Годы шли, дед ремонтировал чужие машины, а старая эмка все так же сверкала на солнце лакированными боками и сияющим радиатором. И казалось, что с каждым годом она все новее и новее становится. Кто-то из великих сказал про Египетские пирамиды, что их само время боится. А здесь заурядный автомобиль, коих несколько десятков тысяч выпустил советский автопром, вдруг вздумал законы природы опровергать.
А посему, все чаще и чаще начали на машину завистливые глазки поглядывать, слухи разные пошли, сплетни поплелись. И очень быстро докатились до градопрестольной.
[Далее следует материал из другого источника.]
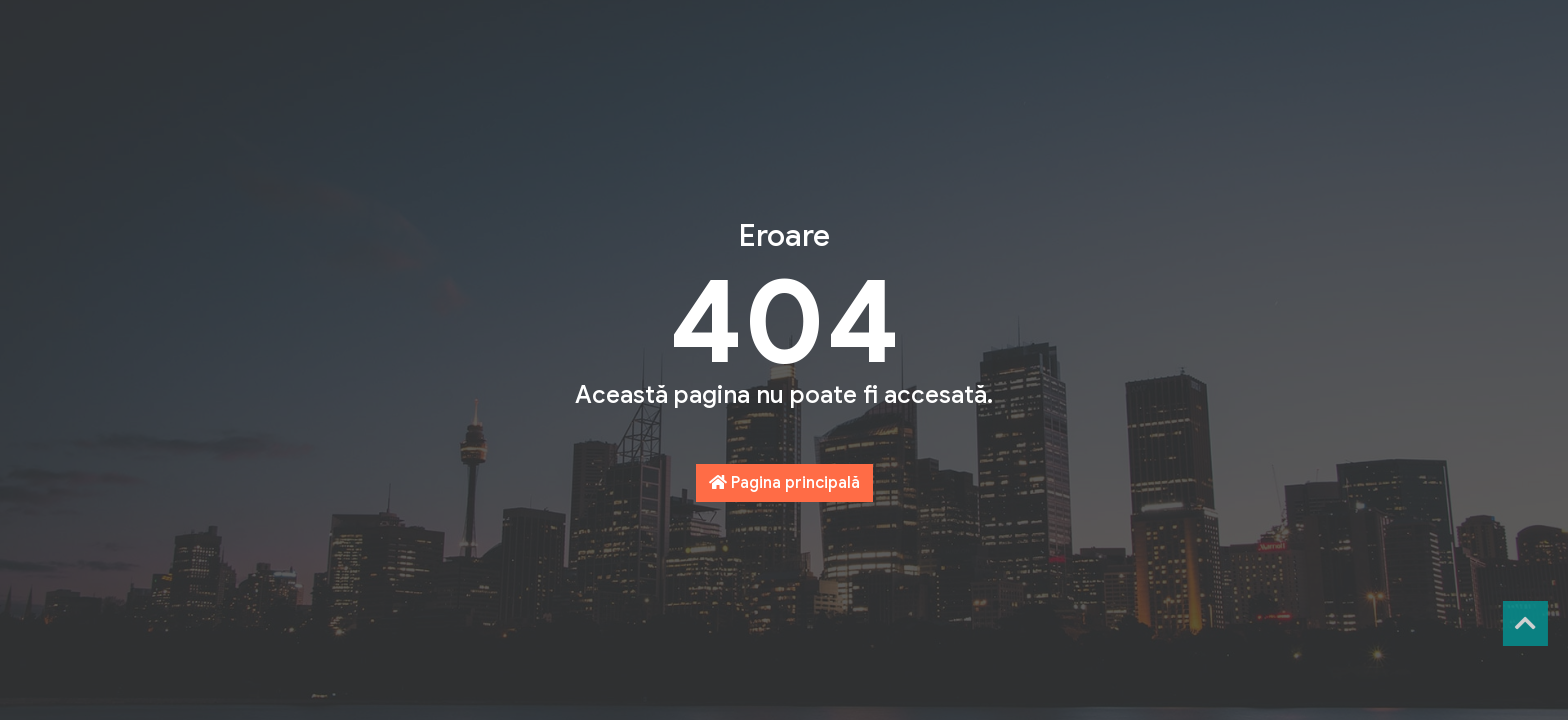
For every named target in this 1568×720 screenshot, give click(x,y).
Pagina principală (784, 483)
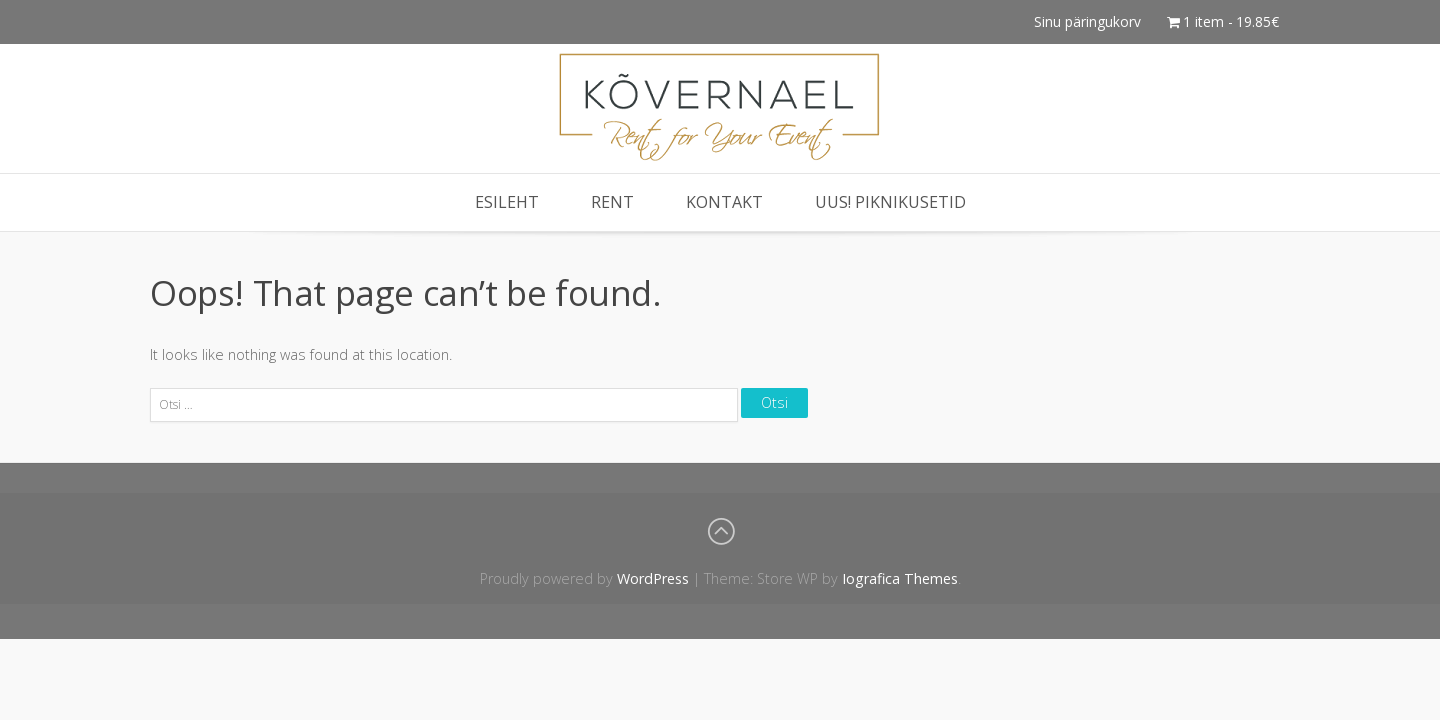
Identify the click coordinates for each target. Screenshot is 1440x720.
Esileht (507, 202)
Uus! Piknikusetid (890, 202)
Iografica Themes (900, 578)
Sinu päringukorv (1087, 21)
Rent (612, 202)
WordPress (653, 578)
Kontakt (724, 202)
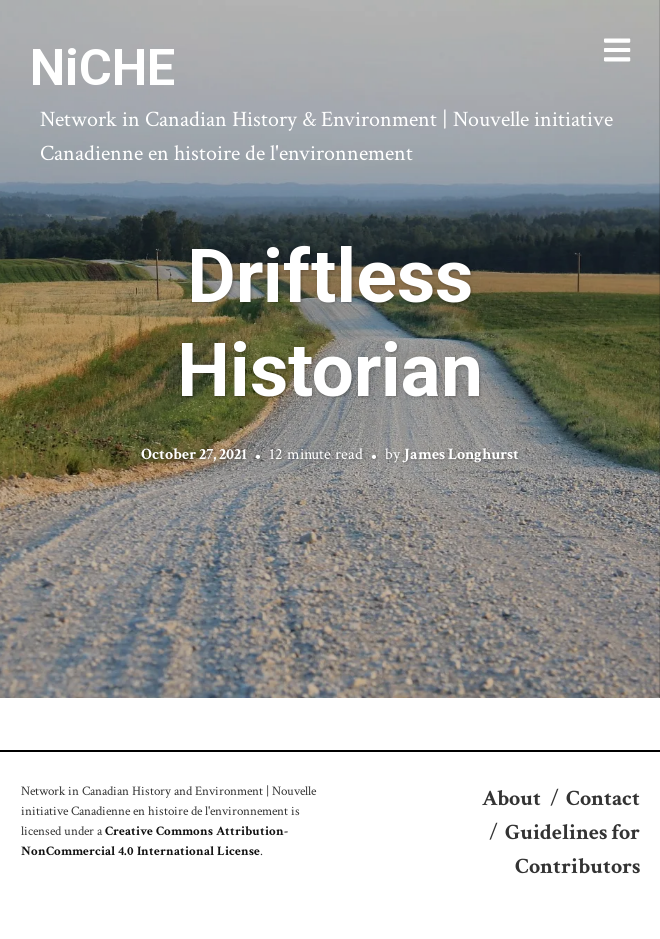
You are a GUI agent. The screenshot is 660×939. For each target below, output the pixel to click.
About (511, 798)
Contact (603, 798)
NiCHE (102, 68)
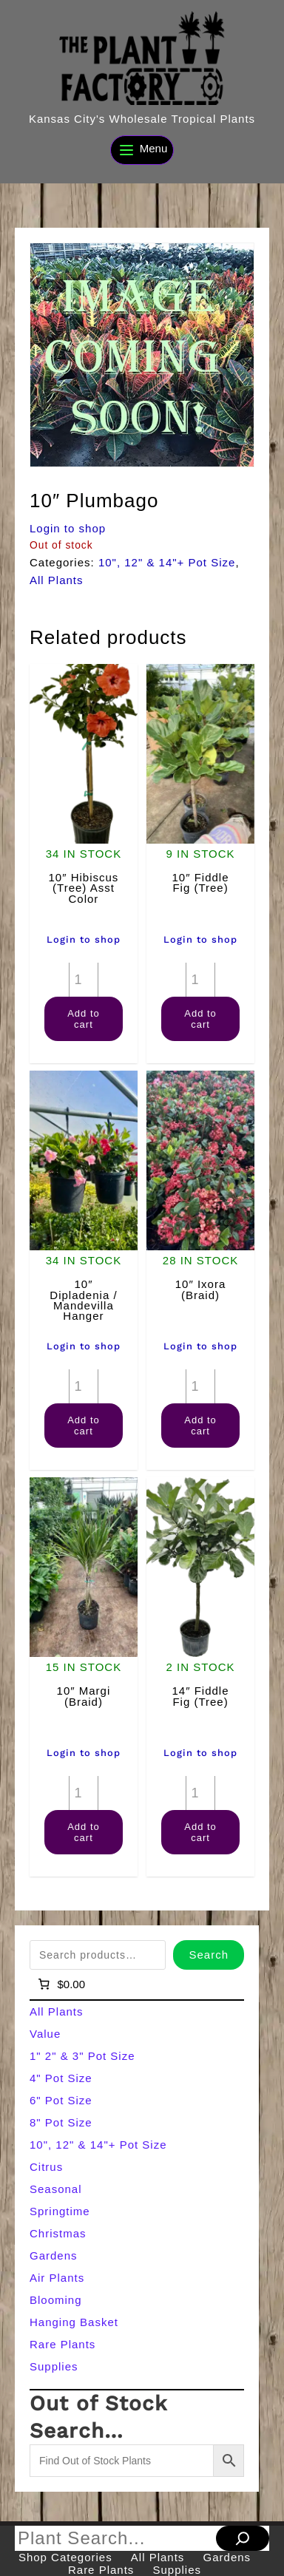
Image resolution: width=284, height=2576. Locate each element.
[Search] (242, 2538)
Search (209, 1954)
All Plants (57, 580)
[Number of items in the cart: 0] (60, 1984)
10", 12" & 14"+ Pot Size (167, 562)
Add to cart (83, 1019)
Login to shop (68, 528)
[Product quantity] (83, 980)
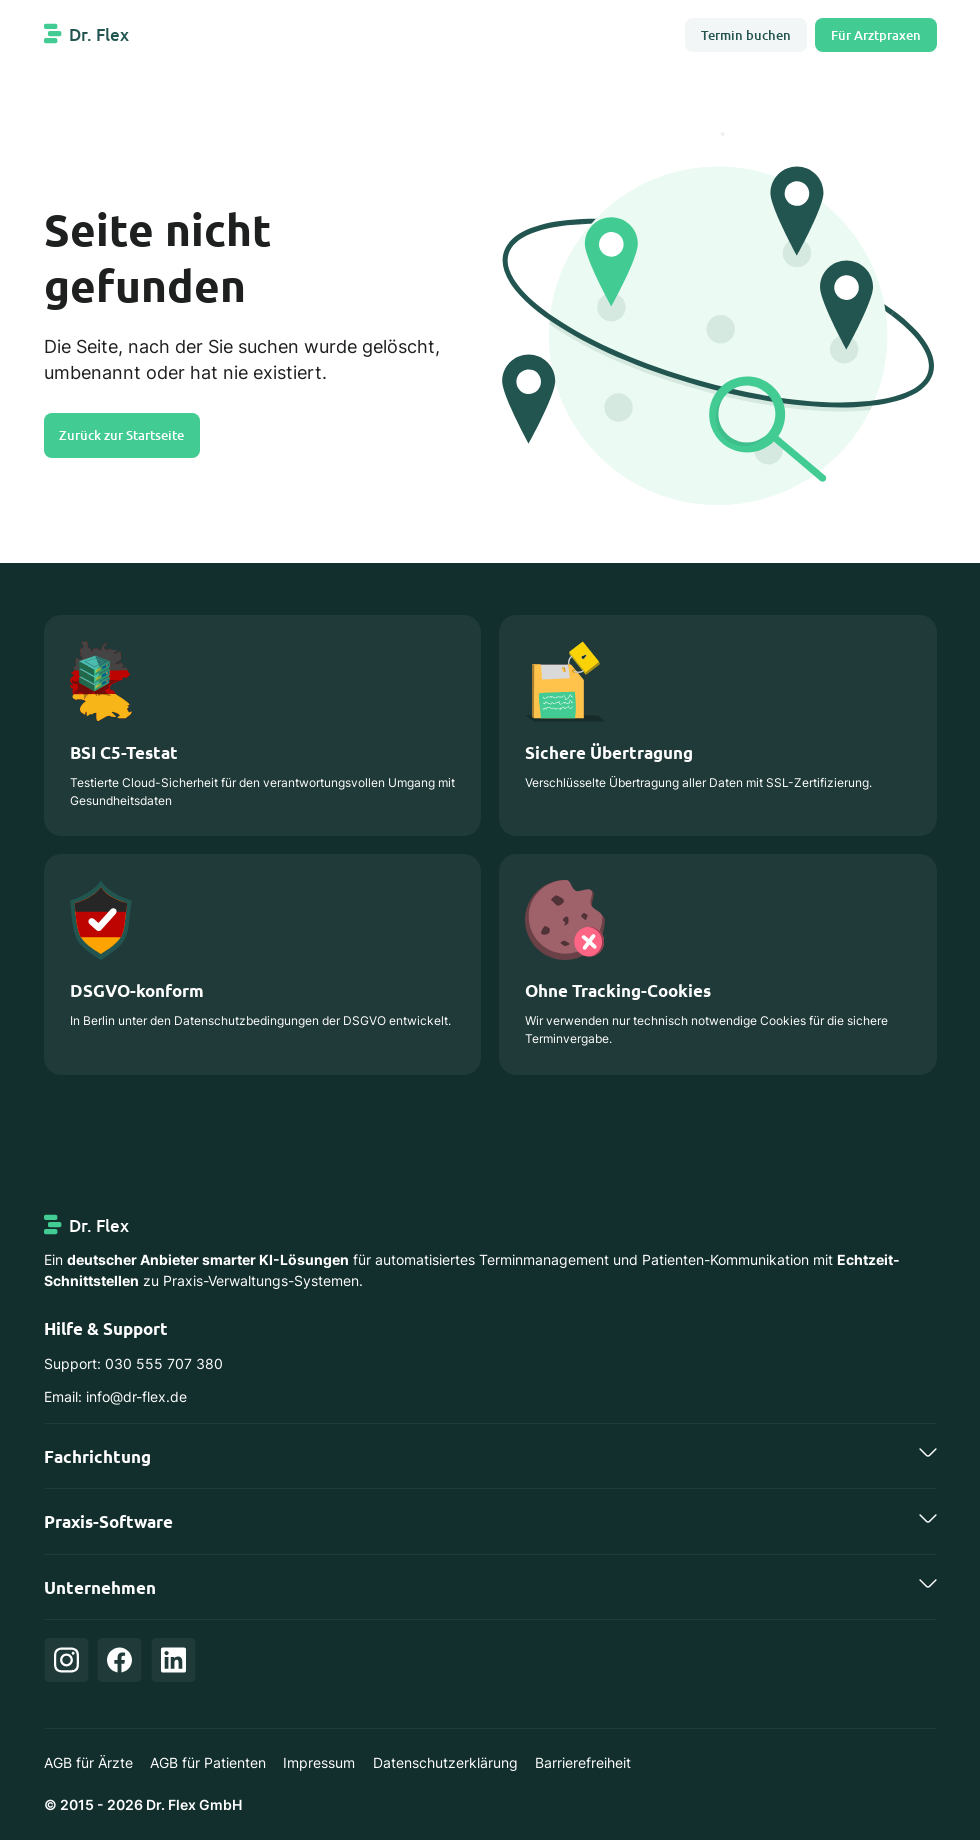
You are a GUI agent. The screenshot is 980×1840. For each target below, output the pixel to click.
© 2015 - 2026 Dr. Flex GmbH (143, 1805)
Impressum (319, 1763)
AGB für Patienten (208, 1763)
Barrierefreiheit (583, 1763)
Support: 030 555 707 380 (133, 1364)
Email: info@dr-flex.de (115, 1397)
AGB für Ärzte (88, 1763)
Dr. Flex (99, 34)
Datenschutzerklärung (445, 1763)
И начали оттуда коллекционеры подтягиваться, сначала, по одному, да по два. А однажды сразу трое прикатили. Двое наших, а с ними иностранец. Важный такой, в сиреневом костюме с бабочкой и переводчицей, лет двадцати в придачу. Вышел из лимузина, вокруг эмки обошел кругом, поцокал языком и кивнул переводчице. Торгуйся мол. Только ничего не вышло. Погнал их Василий Петрович в три шеи, вместе с переводчицей и лимузином. Так накрыл отборным исконно русским матом, что невольные зрители сразу зауважали старика.
— Молодец дед! Так их, немчуру поганую. Били в сорок пятом, если понадобится, то и еще раз побьем.
А спустя пару лет, приехал один известный кинорежиссер. То есть, это он теперь известный, тогда он был просто молодой и перспективный. А у молодых да талантливых, на съемки обычно денег нет. Вот он и приехал к деду. Долго уговаривал, чуть не на коленях ползал.
— Выручай дед, ну никак мы в бюджет не укладываемся. У меня на площадке только полуторка, да дрянной немецкий мочиклет R75. Мне бы хотя бы одну легковушку. Вот эмка была бы в самый раз. А издалека, с минимальным гримом, ее и за форд выдать можно. Частично загородим шеренгой солдат, вполне сойдет и для сцен с фашистами. Но без эмки мне никак. Я же полковника не посажу в полуторку, а оберштурмбанфюрера на мотоцикл. Ну, спасай дед! Выручай отечественный кинематограф. На три — четыре дня всего. Ну, максимум на пять.
Вздохнул дед. Сердце сжалось от тоски. Но уступил. Уж очень убедительным показался режиссер. Не в деньгах дело, что там денег этих? Так, курям на смех. Выдал ключи. Заурчала эмка ровно и деловито. Плавно укатила в сторону Москвы. Спустя две недели ее притащили назад на жесткой сцепке. Правая дверь вмята внутрь, крыла вообще нет. Даже крыша помята. Про остальное и говорить нечего. Вся грязная, ободранная, лобовое стекло в трещинах.
— Укатали Сивку крутые горки — простонал дед, глядя на свою Ласточку. Но делать нечего, загнал в гараж и вскрыл пузырь…
День прошел, другой, третий. Не видно Петровича. Гараж на замке. Видно дела у старикана. А какие у безработного пенсионера могут быть дела? Сидит в гараже, под замком, и пьет горькую третий день кряду. Федюня, сосед, добрая душа, прикрыл по просьбе. Уж и закуси не осталось вовсе, а пузырей на полке все еще порядочно. Да что с того? Ласточку жалко! Жалко, родимую, ведь угробили твари. Знал же, что нельзя отдавать в грязные руки. Эх, сам виноват, повелся на сладкие речи о патриотизме, о ведущей роли кинематографа в воспитании юного поколения, на имя в титрах купился, дурак старый!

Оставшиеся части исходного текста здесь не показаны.